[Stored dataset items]
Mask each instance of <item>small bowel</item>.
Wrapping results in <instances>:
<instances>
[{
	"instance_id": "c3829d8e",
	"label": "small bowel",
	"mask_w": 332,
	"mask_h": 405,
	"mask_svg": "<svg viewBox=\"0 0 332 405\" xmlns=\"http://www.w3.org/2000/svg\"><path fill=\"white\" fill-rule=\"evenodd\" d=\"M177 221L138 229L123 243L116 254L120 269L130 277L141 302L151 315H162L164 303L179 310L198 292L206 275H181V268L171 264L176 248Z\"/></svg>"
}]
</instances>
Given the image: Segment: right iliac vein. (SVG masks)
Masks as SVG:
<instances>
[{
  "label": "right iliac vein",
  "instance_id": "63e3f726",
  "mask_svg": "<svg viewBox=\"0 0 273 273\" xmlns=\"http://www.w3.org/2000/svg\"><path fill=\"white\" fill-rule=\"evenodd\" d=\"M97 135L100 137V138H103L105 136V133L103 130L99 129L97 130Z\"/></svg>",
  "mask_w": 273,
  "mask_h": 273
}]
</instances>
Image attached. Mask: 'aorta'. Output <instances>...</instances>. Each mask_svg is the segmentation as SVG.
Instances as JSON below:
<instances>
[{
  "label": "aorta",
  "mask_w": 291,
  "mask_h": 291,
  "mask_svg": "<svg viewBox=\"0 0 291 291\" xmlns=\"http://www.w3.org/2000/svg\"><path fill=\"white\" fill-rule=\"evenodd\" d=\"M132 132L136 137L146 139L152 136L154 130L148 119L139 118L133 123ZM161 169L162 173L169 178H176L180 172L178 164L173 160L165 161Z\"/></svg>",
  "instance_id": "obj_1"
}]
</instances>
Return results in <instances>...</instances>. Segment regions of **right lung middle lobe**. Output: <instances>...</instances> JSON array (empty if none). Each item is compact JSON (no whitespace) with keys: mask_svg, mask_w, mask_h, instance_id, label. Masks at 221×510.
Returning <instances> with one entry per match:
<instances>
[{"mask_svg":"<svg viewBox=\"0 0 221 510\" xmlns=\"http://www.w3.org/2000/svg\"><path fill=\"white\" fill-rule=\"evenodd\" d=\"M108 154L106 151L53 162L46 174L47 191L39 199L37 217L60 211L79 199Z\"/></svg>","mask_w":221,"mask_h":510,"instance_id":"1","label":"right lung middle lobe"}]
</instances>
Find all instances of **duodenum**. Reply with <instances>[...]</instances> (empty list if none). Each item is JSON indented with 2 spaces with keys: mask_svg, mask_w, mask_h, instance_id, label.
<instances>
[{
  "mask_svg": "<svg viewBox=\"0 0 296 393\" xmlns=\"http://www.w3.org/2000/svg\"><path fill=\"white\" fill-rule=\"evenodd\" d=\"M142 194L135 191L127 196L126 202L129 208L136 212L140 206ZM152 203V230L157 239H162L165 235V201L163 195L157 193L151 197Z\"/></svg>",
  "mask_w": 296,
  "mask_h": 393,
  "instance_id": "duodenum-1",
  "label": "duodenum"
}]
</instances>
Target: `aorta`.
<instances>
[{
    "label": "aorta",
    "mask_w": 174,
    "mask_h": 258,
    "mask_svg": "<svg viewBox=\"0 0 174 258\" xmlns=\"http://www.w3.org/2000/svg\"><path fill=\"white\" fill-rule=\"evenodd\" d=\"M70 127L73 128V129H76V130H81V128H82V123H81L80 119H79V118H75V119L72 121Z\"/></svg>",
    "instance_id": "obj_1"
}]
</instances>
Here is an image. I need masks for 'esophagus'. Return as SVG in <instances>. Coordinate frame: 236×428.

◆ **Exercise description**: Transcribe exactly, and only, the lines from the one with "Find all instances" through the last line of the data.

◆ **Problem solution**:
Find all instances of **duodenum**. Reply with <instances>[...]</instances> (empty list if none). Each item is JSON indented with 2 spaces with keys: mask_svg, mask_w, mask_h, instance_id, label.
<instances>
[{
  "mask_svg": "<svg viewBox=\"0 0 296 393\" xmlns=\"http://www.w3.org/2000/svg\"><path fill=\"white\" fill-rule=\"evenodd\" d=\"M142 194L135 191L127 196L126 202L129 208L136 212L140 206ZM152 203V230L157 239H162L165 235V201L163 195L157 193L151 197Z\"/></svg>",
  "mask_w": 296,
  "mask_h": 393,
  "instance_id": "duodenum-1",
  "label": "duodenum"
}]
</instances>
Target: `aorta`.
<instances>
[{
    "label": "aorta",
    "mask_w": 174,
    "mask_h": 258,
    "mask_svg": "<svg viewBox=\"0 0 174 258\" xmlns=\"http://www.w3.org/2000/svg\"><path fill=\"white\" fill-rule=\"evenodd\" d=\"M70 127L73 128V129H76V130H81V128H82V123H81L80 119H79V118H75V119L72 121Z\"/></svg>",
    "instance_id": "obj_1"
}]
</instances>
Here is an image. I need masks for 'esophagus'. Return as SVG in <instances>. Coordinate frame: 236×428.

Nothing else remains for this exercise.